Content starts

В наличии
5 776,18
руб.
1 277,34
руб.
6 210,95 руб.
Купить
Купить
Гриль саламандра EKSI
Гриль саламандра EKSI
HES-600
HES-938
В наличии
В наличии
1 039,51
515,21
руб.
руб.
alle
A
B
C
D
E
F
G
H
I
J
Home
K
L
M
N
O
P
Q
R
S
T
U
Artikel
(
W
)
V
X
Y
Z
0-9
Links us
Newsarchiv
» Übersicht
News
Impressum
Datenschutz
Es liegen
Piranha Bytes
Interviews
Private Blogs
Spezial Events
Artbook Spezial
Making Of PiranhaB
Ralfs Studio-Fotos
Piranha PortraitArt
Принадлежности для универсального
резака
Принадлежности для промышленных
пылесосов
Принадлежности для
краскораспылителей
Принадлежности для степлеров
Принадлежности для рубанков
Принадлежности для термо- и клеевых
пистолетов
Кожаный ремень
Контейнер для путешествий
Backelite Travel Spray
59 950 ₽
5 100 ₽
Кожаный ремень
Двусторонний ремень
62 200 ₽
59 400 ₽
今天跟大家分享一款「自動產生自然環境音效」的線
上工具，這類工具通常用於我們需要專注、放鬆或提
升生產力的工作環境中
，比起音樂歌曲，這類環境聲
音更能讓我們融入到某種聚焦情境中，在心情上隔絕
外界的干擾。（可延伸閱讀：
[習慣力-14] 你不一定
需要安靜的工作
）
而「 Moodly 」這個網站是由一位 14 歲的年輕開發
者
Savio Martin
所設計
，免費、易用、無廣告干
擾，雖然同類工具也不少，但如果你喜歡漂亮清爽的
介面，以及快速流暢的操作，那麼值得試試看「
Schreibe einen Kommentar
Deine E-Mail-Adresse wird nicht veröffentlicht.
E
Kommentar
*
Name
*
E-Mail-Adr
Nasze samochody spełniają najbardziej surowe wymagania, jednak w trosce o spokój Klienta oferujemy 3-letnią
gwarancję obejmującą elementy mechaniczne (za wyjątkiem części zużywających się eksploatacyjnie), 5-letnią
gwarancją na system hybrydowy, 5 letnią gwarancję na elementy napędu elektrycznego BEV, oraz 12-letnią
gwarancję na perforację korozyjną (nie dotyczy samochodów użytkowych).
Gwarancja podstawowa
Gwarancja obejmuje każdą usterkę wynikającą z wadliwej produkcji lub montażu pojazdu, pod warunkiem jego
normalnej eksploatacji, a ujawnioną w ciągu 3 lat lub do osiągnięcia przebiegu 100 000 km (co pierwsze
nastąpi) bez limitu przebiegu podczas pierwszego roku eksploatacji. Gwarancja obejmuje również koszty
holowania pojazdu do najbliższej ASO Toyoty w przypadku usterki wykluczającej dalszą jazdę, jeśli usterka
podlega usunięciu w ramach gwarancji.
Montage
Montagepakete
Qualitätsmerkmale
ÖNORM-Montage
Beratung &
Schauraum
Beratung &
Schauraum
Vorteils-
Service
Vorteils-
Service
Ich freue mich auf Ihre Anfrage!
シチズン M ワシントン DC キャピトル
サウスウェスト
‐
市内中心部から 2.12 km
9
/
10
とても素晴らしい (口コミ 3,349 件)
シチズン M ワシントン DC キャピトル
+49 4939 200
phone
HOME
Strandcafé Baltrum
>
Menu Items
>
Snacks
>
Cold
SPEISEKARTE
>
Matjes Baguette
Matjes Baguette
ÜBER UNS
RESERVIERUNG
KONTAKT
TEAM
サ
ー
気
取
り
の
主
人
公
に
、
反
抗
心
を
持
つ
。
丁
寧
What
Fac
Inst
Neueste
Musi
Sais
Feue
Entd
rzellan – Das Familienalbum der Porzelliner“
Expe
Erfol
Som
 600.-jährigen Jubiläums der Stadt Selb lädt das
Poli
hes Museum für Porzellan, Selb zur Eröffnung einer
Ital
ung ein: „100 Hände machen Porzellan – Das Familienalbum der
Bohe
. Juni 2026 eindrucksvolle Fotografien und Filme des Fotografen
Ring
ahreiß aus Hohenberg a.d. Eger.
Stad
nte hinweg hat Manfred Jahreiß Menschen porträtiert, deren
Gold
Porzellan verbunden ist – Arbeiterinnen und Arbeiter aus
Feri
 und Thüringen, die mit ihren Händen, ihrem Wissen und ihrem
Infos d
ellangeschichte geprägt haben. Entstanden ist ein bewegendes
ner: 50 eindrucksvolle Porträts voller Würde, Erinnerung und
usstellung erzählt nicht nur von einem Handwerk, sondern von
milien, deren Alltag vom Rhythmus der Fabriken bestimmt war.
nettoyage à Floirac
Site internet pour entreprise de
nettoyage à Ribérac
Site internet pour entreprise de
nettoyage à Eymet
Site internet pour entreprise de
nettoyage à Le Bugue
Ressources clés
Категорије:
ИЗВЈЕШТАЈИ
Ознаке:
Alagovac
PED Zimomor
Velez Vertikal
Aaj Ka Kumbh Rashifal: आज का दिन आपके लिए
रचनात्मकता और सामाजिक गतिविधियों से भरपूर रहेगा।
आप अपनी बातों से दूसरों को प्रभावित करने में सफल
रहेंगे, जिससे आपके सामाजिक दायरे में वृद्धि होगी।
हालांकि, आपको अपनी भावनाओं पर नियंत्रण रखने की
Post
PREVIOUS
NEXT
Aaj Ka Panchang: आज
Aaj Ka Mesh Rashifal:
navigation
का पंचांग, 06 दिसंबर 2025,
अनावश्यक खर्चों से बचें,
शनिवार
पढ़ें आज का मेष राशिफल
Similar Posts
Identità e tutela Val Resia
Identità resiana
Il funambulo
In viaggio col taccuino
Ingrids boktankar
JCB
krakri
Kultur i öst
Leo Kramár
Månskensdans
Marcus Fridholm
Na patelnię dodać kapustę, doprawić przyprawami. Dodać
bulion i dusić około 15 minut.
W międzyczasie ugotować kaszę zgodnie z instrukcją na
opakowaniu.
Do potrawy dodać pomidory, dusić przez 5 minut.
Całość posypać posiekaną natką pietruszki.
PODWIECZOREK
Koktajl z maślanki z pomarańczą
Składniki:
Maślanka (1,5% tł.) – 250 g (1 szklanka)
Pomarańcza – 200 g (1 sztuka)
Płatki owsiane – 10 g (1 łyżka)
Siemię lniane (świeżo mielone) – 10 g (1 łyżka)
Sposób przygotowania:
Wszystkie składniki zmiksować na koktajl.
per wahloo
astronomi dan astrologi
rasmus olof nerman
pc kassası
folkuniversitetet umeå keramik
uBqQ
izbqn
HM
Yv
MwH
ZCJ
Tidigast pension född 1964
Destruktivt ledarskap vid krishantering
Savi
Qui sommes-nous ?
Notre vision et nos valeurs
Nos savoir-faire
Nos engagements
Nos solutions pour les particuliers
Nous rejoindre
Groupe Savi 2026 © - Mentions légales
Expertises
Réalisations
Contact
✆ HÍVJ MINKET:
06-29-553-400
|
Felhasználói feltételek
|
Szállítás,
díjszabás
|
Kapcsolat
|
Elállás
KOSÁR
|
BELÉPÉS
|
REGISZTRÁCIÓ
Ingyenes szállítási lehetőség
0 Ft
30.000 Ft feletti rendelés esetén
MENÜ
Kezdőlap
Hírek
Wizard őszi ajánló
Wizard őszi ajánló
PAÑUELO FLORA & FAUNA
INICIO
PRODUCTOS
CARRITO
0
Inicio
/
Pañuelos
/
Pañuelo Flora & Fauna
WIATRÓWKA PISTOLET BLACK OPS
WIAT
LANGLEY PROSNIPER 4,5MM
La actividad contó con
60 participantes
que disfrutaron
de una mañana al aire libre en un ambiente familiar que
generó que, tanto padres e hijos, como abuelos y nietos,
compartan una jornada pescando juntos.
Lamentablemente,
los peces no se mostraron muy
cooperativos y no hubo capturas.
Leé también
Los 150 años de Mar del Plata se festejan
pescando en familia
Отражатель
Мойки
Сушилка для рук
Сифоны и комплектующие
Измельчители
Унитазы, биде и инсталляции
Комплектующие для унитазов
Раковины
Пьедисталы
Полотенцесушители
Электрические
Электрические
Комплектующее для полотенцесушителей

Content ends

• [What is being asked]: Return every line from the records above that holds the word "nettoyage".

• [Answer to the problem]:
nettoyage à Floirac
nettoyage à Ribérac
nettoyage à Eymet
nettoyage à Le Bugue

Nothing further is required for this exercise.